Deutschland gegen England 2010

Juni 24, 2010 0 Von admin

„It´s germ warfare“…titelte die Sun kurz nachdem feststand, dass Deutschland Achtefinalgegner der Engländer ist. Immer wieder packen die „Tommies“, wie sie hierzulande auch genannt werden, schmutzige Schlagzeilen aus, wenn es zum Aufeinandertreffen der zwei Rivalen kommt. Die Schlagzeilen sind nicht nur schmutzig, sie gehen oft unter die Gürtellinie, sind respektlos und sind alles andere als Satire.

Doch woher kommt diese Antipathie? Ist es der Neid, die Eifersucht, nicht verdaute Niederlagen oder der immer wiederkehrende sportliche deutsche Arschtritt? Wohl sowohl als auch, doch viel mehr liegt der Nährboden einige Generationen zurück. Der 1. Weltkrieg und viel mehr der 2. Weltkrieg hat dazu beigetragen, dass „wir“ die motherfucking Krauts sind. Ohne näher darauf eingehen zu wollen, doch wenn man die Geschichte kennt, dann ist es nachzuvollziehen, doch Verbrechen und Leid gab es auf beiden Seiten.

Sportlich hat sich die Rivalität bei und nach der WM 1966 entwickelt, als England seinen bisher einzigen World Cup gewinnen konnte. Gegner war die deutsche Nationalmannschaft, die aufgrund der Ereignisse einige Jahre zuvor nicht gern gesehen wurde. Es stand 2:2, als das bekannteste und umstrittenste Tor der Fußballgeschichte gefallen ist, das Wembley-Tor. Jedem ist die Geschichte bekannt, man muss nicht näher drauf eingehen. Die Engländer streiten bis heute ab, dass es eine Fehlentscheidung des Schiedsrichters war, auch wenn die modernen TV-Bilder das Gegenteil beweisen. Bis heute feiern die englischen Supporter den Erfolg hämisch in dem Song: „Two World Wars and One World Cup“…

England redet es sich schön und blendet dabei aus, dass in den Folgejahren meist die deutsche Nationalmannschaft die Nase vorn hatte. 1970 schmiss der DFB die Three Lions im Viertelfinale mit 3:2 raus. 1990, bei dem dritten Titel der DFB-Elf, war im Halbfinale Endstation. Dramatisch war der Elfmeterkrimi, bei dem Deutschland mit 4:3 gewann, genau so dramatisch das Elfmeterschießen 1996, als man England im eigenen Land, ebenfalls im Halbfinale raus warf.

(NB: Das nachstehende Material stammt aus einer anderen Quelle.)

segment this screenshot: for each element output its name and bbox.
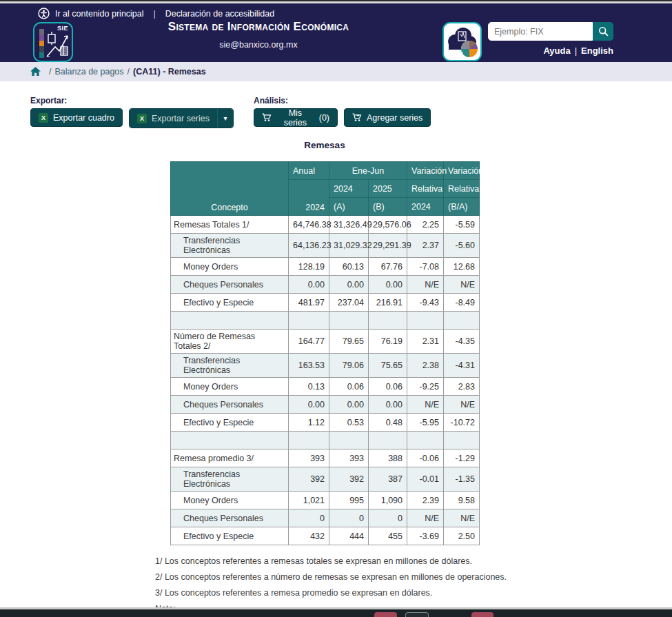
table-row: Transferencias Electrónicas64,136.2331,0… <box>171 234 480 258</box>
col-header-a: (A) <box>329 198 369 216</box>
row-value: N/E <box>407 509 444 527</box>
row-value: N/E <box>444 276 480 294</box>
site-header: Ir al contenido principal | Declaración … <box>0 3 672 62</box>
row-label <box>171 312 289 330</box>
table-row: Número de Remesas Totales 2/164.7779.657… <box>171 330 480 354</box>
row-value: 392 <box>289 467 329 492</box>
row-value: 31,326.49 <box>329 216 369 234</box>
col-header-relativa-1: Relativa <box>407 180 444 198</box>
links-separator: | <box>575 45 577 56</box>
row-label <box>171 432 289 449</box>
row-value: 393 <box>329 449 369 467</box>
row-value: -8.49 <box>444 294 480 312</box>
row-value: 2.38 <box>407 354 444 378</box>
export-group: Exportar: X Exportar cuadro X Exportar s… <box>30 96 234 128</box>
table-row: Transferencias Electrónicas163.5379.0675… <box>171 354 480 378</box>
remesas-table: Concepto Anual Ene-Jun Variación Variaci… <box>170 161 480 545</box>
row-value <box>444 432 480 449</box>
cart-plus-icon <box>352 113 362 122</box>
col-header-relativa-2: Relativa <box>444 180 480 198</box>
breadcrumb: / Balanza de pagos / (CA11) - Remesas <box>0 62 672 81</box>
toolbar: Exportar: X Exportar cuadro X Exportar s… <box>0 81 672 128</box>
row-value: N/E <box>444 396 480 414</box>
row-value: -10.72 <box>444 414 480 432</box>
breadcrumb-current: (CA11) - Remesas <box>133 67 206 77</box>
chevron-down-icon: ▾ <box>223 114 227 122</box>
search-button[interactable] <box>593 22 613 41</box>
row-value: 0.00 <box>329 276 369 294</box>
row-value: 2.25 <box>407 216 444 234</box>
add-series-button[interactable]: Agregar series <box>344 108 431 127</box>
row-label: Remesa promedio 3/ <box>171 449 289 467</box>
header-right-cluster: SIE-API Ayuda|English <box>442 22 613 61</box>
row-value: 2.50 <box>444 527 480 545</box>
row-value: 444 <box>329 527 369 545</box>
export-table-button[interactable]: X Exportar cuadro <box>30 108 123 127</box>
row-value: 388 <box>369 449 407 467</box>
cutoff-button-2[interactable] <box>405 612 429 617</box>
row-label: Remesas Totales 1/ <box>171 216 289 234</box>
skip-to-content-link[interactable]: Ir al contenido principal <box>55 9 144 19</box>
row-label: Cheques Personales <box>171 276 289 294</box>
row-label: Efectivo y Especie <box>171 414 289 432</box>
sie-logo-chart-icon <box>45 30 72 61</box>
row-value <box>407 432 444 449</box>
row-value: 0.13 <box>289 378 329 396</box>
row-value <box>329 432 369 449</box>
export-series-dropdown-button[interactable]: ▾ <box>218 109 233 128</box>
table-row: Remesa promedio 3/393393388-0.06-1.29 <box>171 449 480 467</box>
row-value <box>444 312 480 330</box>
pie-chart-icon <box>460 40 478 58</box>
row-value: -0.06 <box>407 449 444 467</box>
col-header-2025: 2025 <box>369 180 407 198</box>
row-value: -5.59 <box>444 216 480 234</box>
row-value: -9.43 <box>407 294 444 312</box>
table-row: Cheques Personales0.000.000.00N/EN/E <box>171 276 480 294</box>
cutoff-button-1[interactable] <box>374 612 397 617</box>
cutoff-button-3[interactable] <box>471 612 493 617</box>
table-title: Remesas <box>170 140 479 150</box>
my-series-count: (0) <box>319 113 329 123</box>
col-header-variacion-1: Variación <box>407 162 444 180</box>
language-link[interactable]: English <box>581 45 613 56</box>
row-value: 0.00 <box>369 276 407 294</box>
row-value: 75.65 <box>369 354 407 378</box>
footnote-3: 3/ Los conceptos referentes a remesa pro… <box>155 585 672 601</box>
row-value: 1.12 <box>289 414 329 432</box>
row-value: -7.08 <box>407 258 444 276</box>
row-value: 2.31 <box>407 330 444 354</box>
help-link[interactable]: Ayuda <box>543 45 570 56</box>
search-bar <box>488 22 613 41</box>
row-value: N/E <box>444 509 480 527</box>
row-value: 60.13 <box>329 258 369 276</box>
row-value: 0.00 <box>369 396 407 414</box>
row-label: Cheques Personales <box>171 396 289 414</box>
search-input[interactable] <box>488 22 593 41</box>
row-value: -0.01 <box>407 467 444 492</box>
sie-logo[interactable]: SIE <box>33 22 73 62</box>
row-value: 79.65 <box>329 330 369 354</box>
row-value: 64,746.38 <box>289 216 329 234</box>
contact-email[interactable]: sie@banxico.org.mx <box>107 40 410 50</box>
accessibility-icon <box>38 8 50 19</box>
row-value: 0.00 <box>289 396 329 414</box>
analysis-group: Análisis: Mis series (0) <box>254 96 431 128</box>
add-series-label: Agregar series <box>367 113 422 123</box>
row-value: 67.76 <box>369 258 407 276</box>
breadcrumb-separator: / <box>128 67 130 77</box>
row-value: 29,291.39 <box>369 234 407 258</box>
row-value: 31,029.32 <box>329 234 369 258</box>
breadcrumb-parent-link[interactable]: Balanza de pagos <box>54 67 123 77</box>
row-value: 481.97 <box>289 294 329 312</box>
col-header-anual: Anual <box>289 162 329 180</box>
sie-api-logo[interactable]: SIE-API <box>442 22 482 61</box>
home-icon[interactable] <box>30 67 41 77</box>
export-series-button[interactable]: X Exportar series <box>130 109 218 128</box>
sie-logo-colorbar <box>39 29 44 58</box>
table-row: Money Orders0.130.060.06-9.252.83 <box>171 378 480 396</box>
accessibility-statement-link[interactable]: Declaración de accesibilidad <box>165 9 274 19</box>
my-series-button[interactable]: Mis series (0) <box>254 108 338 127</box>
row-value: 237.04 <box>329 294 369 312</box>
col-header-b: (B) <box>369 198 407 216</box>
export-label: Exportar: <box>30 96 234 105</box>
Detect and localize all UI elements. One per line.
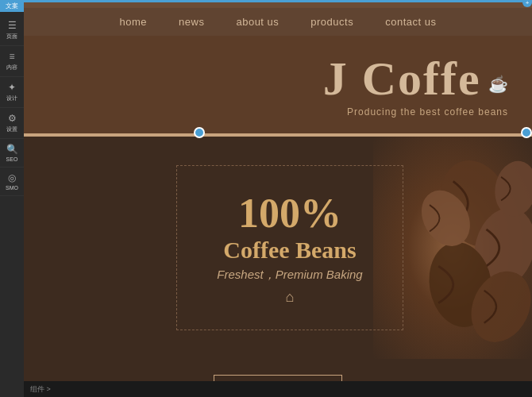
hero-text-box: 100% Coffee Beans Freshest，Premium Bakin… (176, 165, 403, 330)
hero-section: 在此表单组件上编辑 (24, 137, 532, 359)
hero-percent: 100% (217, 190, 362, 237)
sidebar-label-pages: 页面 (6, 33, 17, 40)
seo-icon: 🔍 (6, 144, 18, 155)
sidebar-badge: 文案 (0, 0, 24, 12)
drag-handle-right[interactable] (521, 127, 532, 138)
sidebar-item-pages[interactable]: ☰ 页面 (0, 15, 24, 46)
smo-icon: ◎ (8, 172, 16, 183)
nav-home[interactable]: home (120, 16, 148, 28)
brand-section: J Coffe ☕ Producing the best coffee bean… (24, 36, 532, 133)
bottom-bar: 组件 > (24, 381, 532, 397)
brand-subtitle: Producing the best coffee beans (48, 106, 508, 118)
home-icon: ⌂ (217, 289, 362, 306)
header-section: home news about us products contact us J… (24, 0, 532, 133)
navigation: home news about us products contact us (24, 8, 532, 36)
main-content: + home news about us products contact us… (24, 0, 532, 397)
sidebar-item-settings[interactable]: ⚙ 设置 (0, 108, 24, 139)
sidebar-item-content[interactable]: ≡ 内容 (0, 46, 24, 77)
bottom-bar-label: 组件 > (30, 384, 51, 395)
sidebar-label-seo: SEO (6, 156, 18, 162)
sidebar-label-settings: 设置 (6, 125, 17, 133)
nav-news[interactable]: news (179, 16, 204, 28)
settings-icon: ⚙ (8, 113, 17, 124)
hero-description: Freshest，Premium Baking (217, 268, 362, 283)
sidebar-label-content: 内容 (6, 64, 17, 71)
design-icon: ✦ (8, 82, 16, 93)
nav-about[interactable]: about us (236, 16, 279, 28)
nav-products[interactable]: products (310, 16, 353, 28)
sidebar-item-smo[interactable]: ◎ SMO (0, 168, 24, 196)
content-icon: ≡ (9, 51, 14, 62)
sidebar-label-smo: SMO (6, 185, 18, 191)
nav-contact[interactable]: contact us (385, 16, 436, 28)
sidebar: 文案 ☰ 页面 ≡ 内容 ✦ 设计 ⚙ 设置 🔍 SEO ◎ SMO (0, 0, 24, 397)
drag-handle-left[interactable] (194, 127, 205, 138)
sidebar-item-design[interactable]: ✦ 设计 (0, 77, 24, 108)
hero-product: Coffee Beans (217, 237, 362, 264)
coffee-bean-svg (381, 145, 532, 351)
pages-icon: ☰ (8, 20, 17, 31)
top-selection-border: + (24, 0, 532, 2)
brand-title: J Coffe ☕ (48, 52, 508, 106)
sidebar-item-seo[interactable]: 🔍 SEO (0, 139, 24, 168)
sidebar-label-design: 设计 (6, 94, 17, 102)
coffee-bean-icon: ☕ (488, 75, 508, 94)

Und wer holte den Cup? Richtig, Deutschland!

Von der 1:5 Niederlage 2001 in München redet man in Deutschland nicht gern, in England wird diese Demontage noch heute gefeiert.

Deutschland gegen England, das ist auf der einen Seite Krieg, auf der anderen Seite eine Rivalität, von der der Fußball und die Weltmeisterschaft lebt. Das sind die Momente, worauf man sich freut. Das Adrenalin und der Puls steigen, das Bier fließt, die Emotionen kochen und wäre die WM nicht in Südafrika, dann würden sicherlich auch wieder Tische und Stühle fliegen.